I have a matrix $M$, where $M$ = $\begin{bmatrix}a & b\\c & d\end{bmatrix}$. It is known that $M$ is symmetric and positive definite. Also, it is known that $x^TMy$ is a valid dot product in $R^2$. I know that to characterize $M$ by its eigenvectors, it can be shown as $Mv_i$ = λ$v_i$.
I was told in my class that based on this context, we can also gather the following information regarding the eigenvalues of this matrix:
$a - c = λ_1$ , $c - d = -λ_1$ , $a + c = λ_2$ and $c + d= λ_2$.
Why is this true? Is this always the case?

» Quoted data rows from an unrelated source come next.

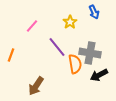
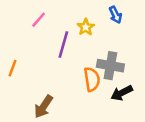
pink line: (32, 26) -> (39, 20), moved
purple line: (57, 47) -> (63, 45), moved, turned 55

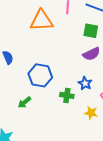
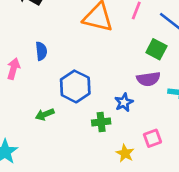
blue star: (85, 83) -> (124, 102), moved
green cross: (67, 95) -> (101, 122), turned -32

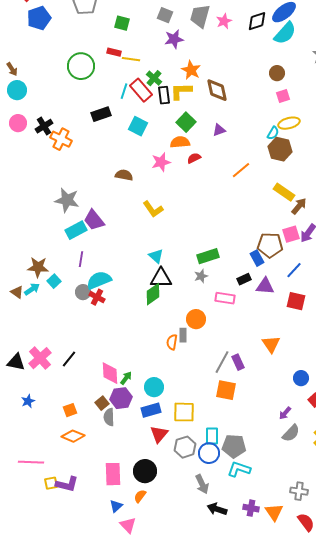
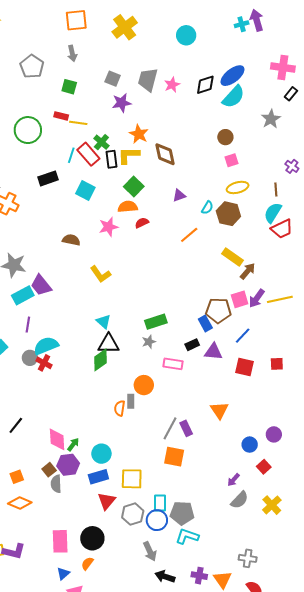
purple triangle: (219, 130) -> (179, 196), moved
cyan semicircle: (273, 133) -> (207, 208), moved

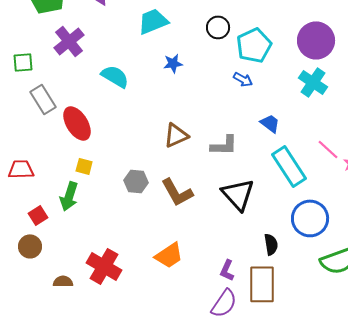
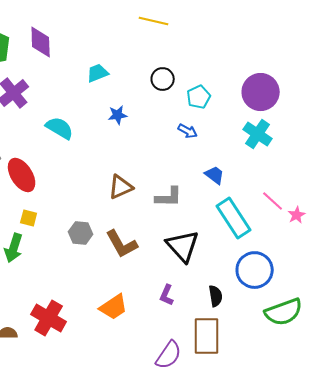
cyan trapezoid: (153, 21) -> (98, 73), size x0.7
cyan pentagon: (254, 45) -> (199, 97), size x0.7
purple L-shape: (227, 270) -> (167, 295), moved

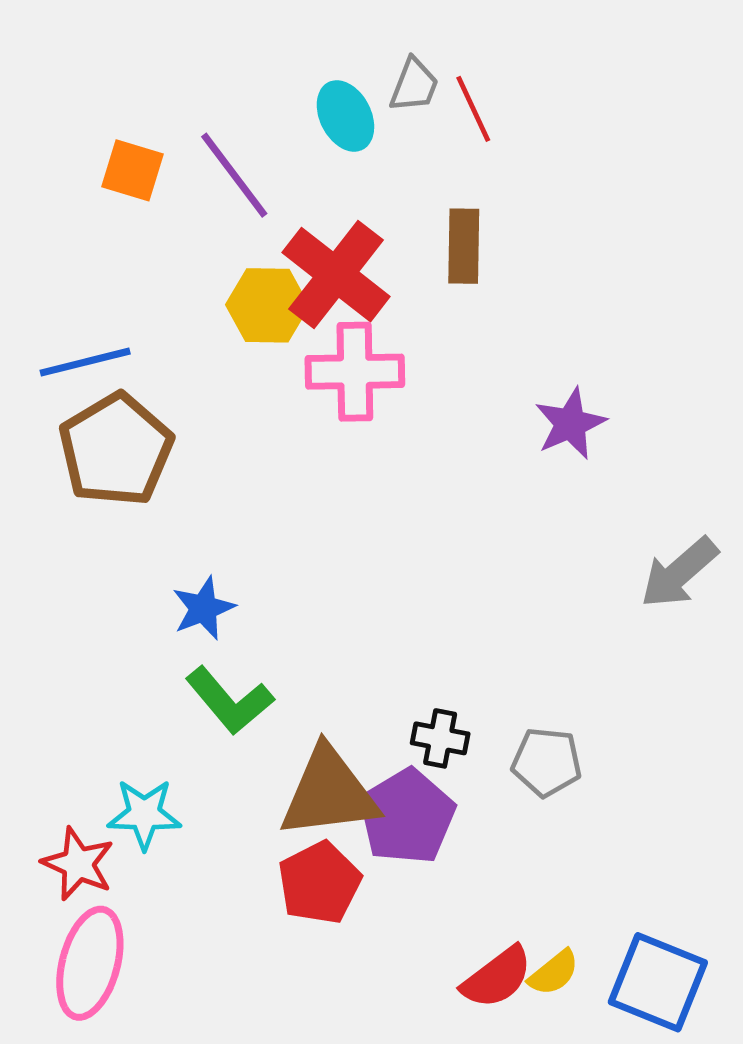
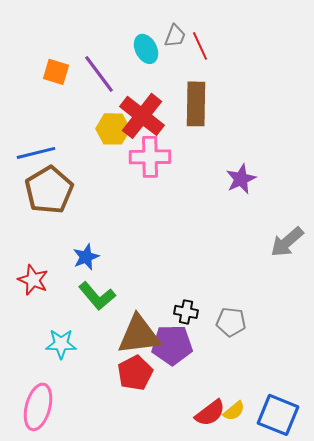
brown rectangle: (464, 246) -> (196, 104), size x1.4
purple pentagon: (407, 817) -> (172, 345), turned 30
red star: (78, 864) -> (33, 280), moved

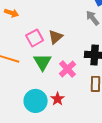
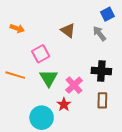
brown triangle: (56, 37) -> (68, 30), moved, turned -42
red star: (58, 99) -> (64, 104), moved

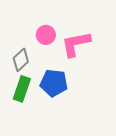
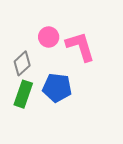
pink L-shape: (76, 44) -> (80, 47), turned 84

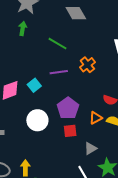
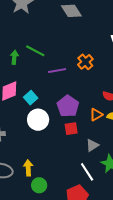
green arrow: (23, 28) -> (14, 57), moved
green line: (58, 44) -> (35, 51), moved
cyan square: (34, 85) -> (31, 98), moved

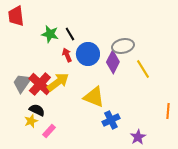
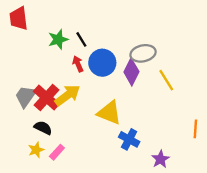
green star: (50, 34) -> (58, 39), turned -30
blue cross: (111, 120) -> (129, 139), turned -36
yellow star: (31, 121) -> (36, 150), moved

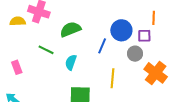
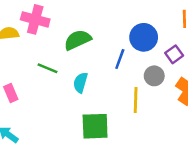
purple square: (144, 36) -> (174, 54), moved, turned -32
gray circle: (135, 54) -> (154, 76), moved

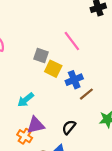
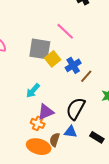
gray square: (41, 55) -> (40, 49), size x1.6
yellow square: (53, 69) -> (53, 59), turned 35
black semicircle: (69, 127) -> (76, 109), size x1.6

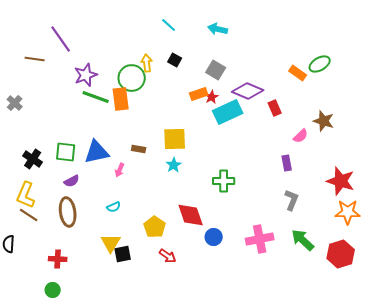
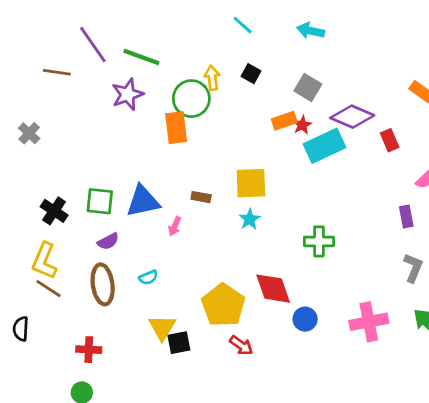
green line: (96, 97) -> (141, 57), moved
cyan semicircle: (114, 207) -> (148, 277), moved
yellow pentagon: (155, 227) -> (223, 305), size x1.4

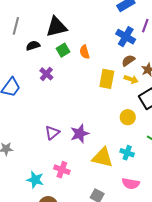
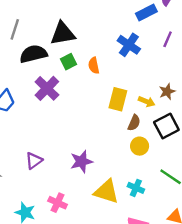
blue cross: (126, 37) -> (129, 45), moved
black semicircle: (33, 46) -> (33, 54), size x1.6
brown semicircle: (128, 60) -> (134, 123), moved, turned 144
purple cross: (46, 74) -> (47, 88), size x1.5
purple triangle: (52, 133) -> (34, 161), moved

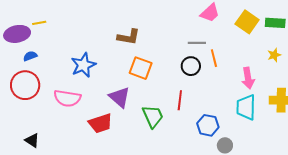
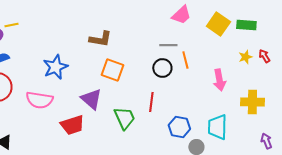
cyan trapezoid: (246, 107) -> (217, 127), moved

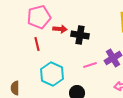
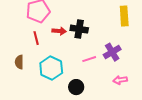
red arrow: (60, 29) -> (59, 31), moved
brown semicircle: (15, 88) -> (19, 62), moved

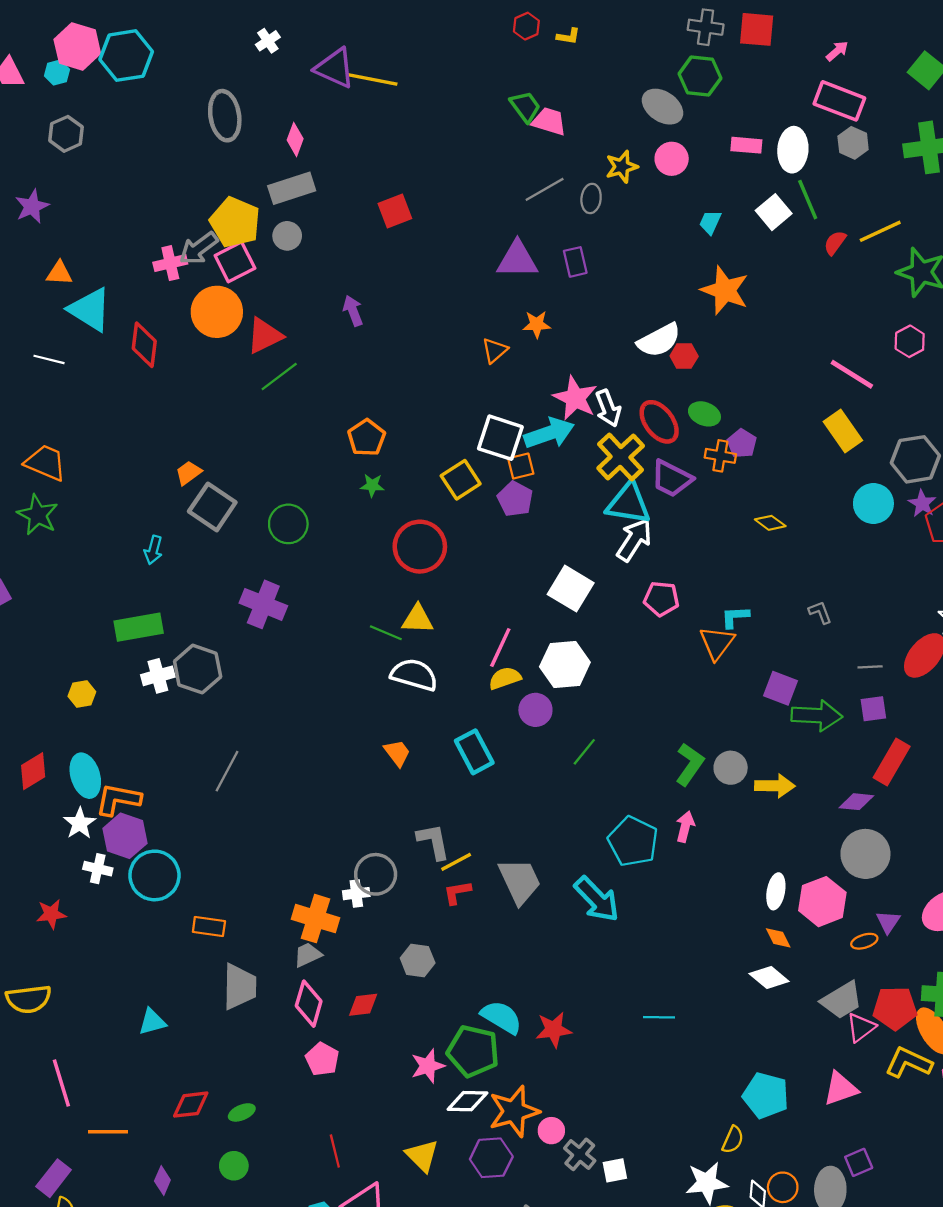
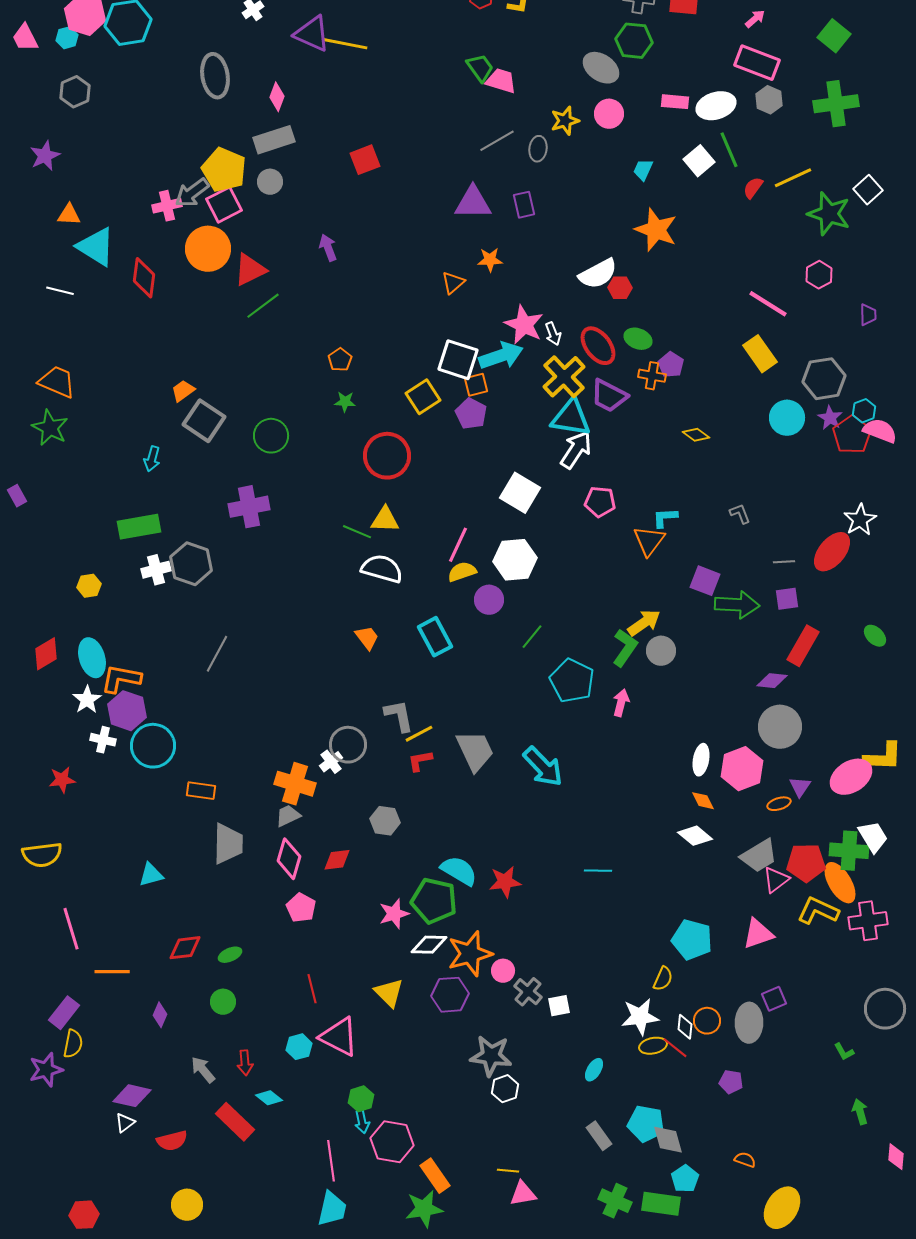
white ellipse: (793, 150) -> (716, 106), turned 69
white arrow: (608, 408) -> (553, 334), size x0.7
orange pentagon: (367, 438) -> (340, 360), size x0.7
purple cross: (263, 604) -> (249, 507), turned -33
yellow arrow: (775, 786) -> (644, 623), moved, turned -36
cyan pentagon: (633, 841) -> (572, 681), moved
white cross: (356, 894) -> (331, 762), turned -30

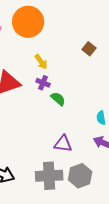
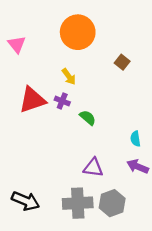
orange circle: (28, 22) -> (78, 32), moved
purple cross: (43, 83) -> (62, 101), moved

Let $M=\begin{bmatrix} a & c \\ c & d\end{bmatrix}$ be a symmetric matrix. The eigenvalues of this matrix are given by $$(a-\lambda)(d-\lambda)-c^2=0$$ $$\lambda^2-(a+d)\lambda +ad-c^2$$ Using the quadratic formula we obtain $$\frac{(a+d)\pm \sqrt{(a+d)^2-4(ad-c^2)}}{2}$$ $$\frac{(a+d)\pm \sqrt{a^2+d^2-2ad+4c^2}}{2}$$ Note that for the symmetric and positive definite matrix $M=\begin{bmatrix}2 & 1 \\ 2 & 3 \end{bmatrix}$ the quadratic formula will give us two irrational values, while the stated formula only gives whole values. So the stated formulae are not true in general but in just a few cases.
Case 1: $c=0$ $$\frac{(a+d)\pm \sqrt{a^2+d^2-2ad}}{2}$$ $$\frac{(a+d)\pm (a-d)}{2}$$ $$\lambda = a,d$$
Case 2: $a=d$ $$\frac{2a\pm \sqrt{4c^2}}{2}$$ $$a\pm c$$ $$\lambda = a-c, a+c$$